Gather requirements, use cases and results from testing.

–       1 month: Literature reviews and peer institution investigations

–       1 month: Gather user use cases and requirements

–       3 months: Demo and test tools with sample data sets

–       1 month: Survey potential users and create roadmap for continuation of project

 

 

  • How to measure benefits of the project

 

Analytics and visualizations assist with data-driven decision making that contribute to effective strategy and optimization in organizations. The Dashboard allows professionals to make informed decisions rather than gut decisions. For example:

1) The Library can utilize Google Analytics data to find out which features to keep and which features to abandon on the main Library website.
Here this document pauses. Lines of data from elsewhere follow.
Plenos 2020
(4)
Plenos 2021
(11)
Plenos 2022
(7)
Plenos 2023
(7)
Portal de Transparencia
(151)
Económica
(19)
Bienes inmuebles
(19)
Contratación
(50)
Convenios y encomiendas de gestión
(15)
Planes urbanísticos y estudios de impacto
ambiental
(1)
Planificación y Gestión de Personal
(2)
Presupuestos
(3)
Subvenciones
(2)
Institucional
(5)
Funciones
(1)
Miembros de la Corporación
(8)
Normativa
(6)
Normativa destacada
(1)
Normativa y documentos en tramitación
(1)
2) When making a big purchase, analytics are used to choose how to get maximum impact for expenditures. Trending data might help the Library when making purchases, both in what to purchase and in justification of these purchases.

 

3) Analytics are used to monitor behavior. In industry, many companies collect statistics to see what makes a customer stick with their product vs leave (aka “turn analysis”). This can help for shaping services that would be most useful for students in the Library.

 

4) Getting better mileage out of the data the Library generates. Oftentimes there are significant amount of data that accumulate which go unused. Providing a way to access that data in an easy manner opens up many new possibilities and ideas (e.g. recommendations, personalization, training, collection development, resource guide development, system design)

 

 

The specific metrics that can be used to measure benefits for the project are:

 

–       Number of people who access the dashboard (weblogs)

–       Number of mentions in print or media (in Library statistical reports, Library web pages)
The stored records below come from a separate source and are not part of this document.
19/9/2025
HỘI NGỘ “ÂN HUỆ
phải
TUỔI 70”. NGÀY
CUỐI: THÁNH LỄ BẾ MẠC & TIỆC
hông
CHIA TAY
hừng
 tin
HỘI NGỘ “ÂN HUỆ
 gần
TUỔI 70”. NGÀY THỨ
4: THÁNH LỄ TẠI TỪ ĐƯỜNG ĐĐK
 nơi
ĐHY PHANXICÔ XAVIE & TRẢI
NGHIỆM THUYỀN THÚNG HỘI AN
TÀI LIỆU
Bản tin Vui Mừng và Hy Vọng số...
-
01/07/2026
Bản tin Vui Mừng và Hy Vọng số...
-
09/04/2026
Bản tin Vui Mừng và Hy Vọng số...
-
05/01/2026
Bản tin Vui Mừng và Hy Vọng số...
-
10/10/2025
–       User feedback results (can be collected at open houses, faculty meetings or professional events)

–       Number of request for datasets to be included in the dashboard

 

How to determine whether the project has succeeded or failed

 

Success in the information gathering of use cases, reviews, and testing will result in a roadmap detailing the anticipated timeline, costs, and future steps in deciding and implementing a library tool for data analysis and visualizations.  A detailed roadmap will determine success of the project.